= Exercise description =
Identify every line in the records below that contains the word "File", and reproduce each one.

Data for this task section start

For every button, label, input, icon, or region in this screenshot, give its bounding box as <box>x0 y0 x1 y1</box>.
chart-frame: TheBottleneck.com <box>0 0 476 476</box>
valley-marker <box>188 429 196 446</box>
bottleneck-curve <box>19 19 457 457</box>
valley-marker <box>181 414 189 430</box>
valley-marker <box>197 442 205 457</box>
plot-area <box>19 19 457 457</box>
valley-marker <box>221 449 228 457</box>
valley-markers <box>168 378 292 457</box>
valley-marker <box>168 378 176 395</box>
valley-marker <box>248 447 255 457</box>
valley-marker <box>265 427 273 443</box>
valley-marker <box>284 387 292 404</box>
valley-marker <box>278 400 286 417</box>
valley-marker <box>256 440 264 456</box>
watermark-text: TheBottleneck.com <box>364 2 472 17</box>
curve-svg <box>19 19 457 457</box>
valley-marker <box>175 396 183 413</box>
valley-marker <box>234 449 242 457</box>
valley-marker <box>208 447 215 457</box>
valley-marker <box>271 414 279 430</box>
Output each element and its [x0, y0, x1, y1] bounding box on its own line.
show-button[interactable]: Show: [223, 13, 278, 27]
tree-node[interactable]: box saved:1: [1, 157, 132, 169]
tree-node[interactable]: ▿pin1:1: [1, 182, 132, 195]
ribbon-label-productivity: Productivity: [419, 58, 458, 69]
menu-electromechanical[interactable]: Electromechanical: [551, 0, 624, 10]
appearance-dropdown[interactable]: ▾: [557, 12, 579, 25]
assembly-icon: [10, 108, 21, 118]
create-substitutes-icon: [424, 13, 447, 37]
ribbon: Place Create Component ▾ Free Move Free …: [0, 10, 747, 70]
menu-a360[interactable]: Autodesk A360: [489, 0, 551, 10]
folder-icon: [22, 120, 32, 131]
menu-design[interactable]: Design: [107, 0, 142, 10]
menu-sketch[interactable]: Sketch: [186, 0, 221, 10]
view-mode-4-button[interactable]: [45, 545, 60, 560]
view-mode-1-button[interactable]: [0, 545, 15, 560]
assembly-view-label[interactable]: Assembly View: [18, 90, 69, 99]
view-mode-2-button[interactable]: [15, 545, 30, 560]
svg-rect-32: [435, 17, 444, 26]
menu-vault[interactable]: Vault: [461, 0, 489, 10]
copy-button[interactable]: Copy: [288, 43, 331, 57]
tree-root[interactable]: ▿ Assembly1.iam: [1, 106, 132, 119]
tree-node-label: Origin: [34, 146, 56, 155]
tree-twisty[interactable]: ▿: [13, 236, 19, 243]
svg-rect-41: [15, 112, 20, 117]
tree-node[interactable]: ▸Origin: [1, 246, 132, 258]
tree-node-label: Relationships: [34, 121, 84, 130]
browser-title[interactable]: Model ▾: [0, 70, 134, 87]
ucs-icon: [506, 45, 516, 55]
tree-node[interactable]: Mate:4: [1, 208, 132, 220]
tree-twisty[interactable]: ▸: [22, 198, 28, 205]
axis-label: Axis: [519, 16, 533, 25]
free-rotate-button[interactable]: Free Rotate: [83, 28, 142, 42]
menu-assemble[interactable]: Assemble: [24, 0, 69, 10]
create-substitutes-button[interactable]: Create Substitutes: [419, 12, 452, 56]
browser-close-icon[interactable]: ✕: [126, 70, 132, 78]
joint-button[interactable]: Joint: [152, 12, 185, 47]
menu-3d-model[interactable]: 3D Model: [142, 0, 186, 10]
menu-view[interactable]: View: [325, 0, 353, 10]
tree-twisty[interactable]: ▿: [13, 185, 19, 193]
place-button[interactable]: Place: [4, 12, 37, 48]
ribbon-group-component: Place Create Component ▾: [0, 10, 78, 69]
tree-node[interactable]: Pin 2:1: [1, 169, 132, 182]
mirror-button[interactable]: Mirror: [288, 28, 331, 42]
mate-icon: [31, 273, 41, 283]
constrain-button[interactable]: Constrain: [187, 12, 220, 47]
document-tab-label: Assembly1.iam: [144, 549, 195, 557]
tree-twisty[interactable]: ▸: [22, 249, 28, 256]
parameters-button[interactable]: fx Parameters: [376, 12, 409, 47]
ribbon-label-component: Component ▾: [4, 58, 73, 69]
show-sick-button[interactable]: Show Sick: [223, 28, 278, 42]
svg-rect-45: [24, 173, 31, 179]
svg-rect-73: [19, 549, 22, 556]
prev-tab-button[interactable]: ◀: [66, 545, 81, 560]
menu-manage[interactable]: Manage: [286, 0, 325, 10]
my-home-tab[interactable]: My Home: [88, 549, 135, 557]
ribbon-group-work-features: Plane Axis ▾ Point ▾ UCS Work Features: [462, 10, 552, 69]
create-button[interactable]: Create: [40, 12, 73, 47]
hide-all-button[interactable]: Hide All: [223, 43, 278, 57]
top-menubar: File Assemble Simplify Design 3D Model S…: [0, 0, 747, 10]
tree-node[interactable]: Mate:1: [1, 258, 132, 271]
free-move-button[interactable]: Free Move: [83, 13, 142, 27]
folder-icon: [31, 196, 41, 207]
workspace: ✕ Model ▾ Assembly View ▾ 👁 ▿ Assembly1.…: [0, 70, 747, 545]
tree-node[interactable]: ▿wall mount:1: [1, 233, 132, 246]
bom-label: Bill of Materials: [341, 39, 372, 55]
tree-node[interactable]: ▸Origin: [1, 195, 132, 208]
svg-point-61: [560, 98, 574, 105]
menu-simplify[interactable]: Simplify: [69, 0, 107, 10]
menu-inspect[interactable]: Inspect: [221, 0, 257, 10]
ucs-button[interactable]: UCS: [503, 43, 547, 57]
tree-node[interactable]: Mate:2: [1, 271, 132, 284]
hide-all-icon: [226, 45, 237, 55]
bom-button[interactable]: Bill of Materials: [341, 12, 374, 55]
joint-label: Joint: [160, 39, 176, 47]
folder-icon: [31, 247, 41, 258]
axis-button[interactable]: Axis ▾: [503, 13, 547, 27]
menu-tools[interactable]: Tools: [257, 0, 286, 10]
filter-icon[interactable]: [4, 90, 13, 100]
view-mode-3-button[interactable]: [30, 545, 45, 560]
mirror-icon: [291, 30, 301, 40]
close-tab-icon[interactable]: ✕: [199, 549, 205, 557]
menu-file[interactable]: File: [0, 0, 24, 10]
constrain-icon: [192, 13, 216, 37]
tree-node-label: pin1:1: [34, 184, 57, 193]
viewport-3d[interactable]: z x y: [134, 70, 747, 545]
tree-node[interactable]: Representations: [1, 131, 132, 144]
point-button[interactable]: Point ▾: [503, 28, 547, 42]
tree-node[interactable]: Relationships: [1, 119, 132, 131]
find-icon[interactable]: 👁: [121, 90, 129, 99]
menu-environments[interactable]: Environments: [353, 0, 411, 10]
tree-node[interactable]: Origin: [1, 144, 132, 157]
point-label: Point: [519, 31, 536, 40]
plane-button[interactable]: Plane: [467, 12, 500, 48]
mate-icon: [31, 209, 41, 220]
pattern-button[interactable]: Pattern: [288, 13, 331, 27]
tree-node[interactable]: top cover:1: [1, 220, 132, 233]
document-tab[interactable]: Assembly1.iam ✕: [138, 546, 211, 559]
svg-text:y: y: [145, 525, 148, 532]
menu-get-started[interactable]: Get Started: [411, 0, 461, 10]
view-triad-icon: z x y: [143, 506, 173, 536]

Data for this task section end

= Reply to the exercise =
top-menubar: File Assemble Simplify Design 3D Model S…: [0, 0, 747, 10]
menu-file[interactable]: File: [0, 0, 24, 10]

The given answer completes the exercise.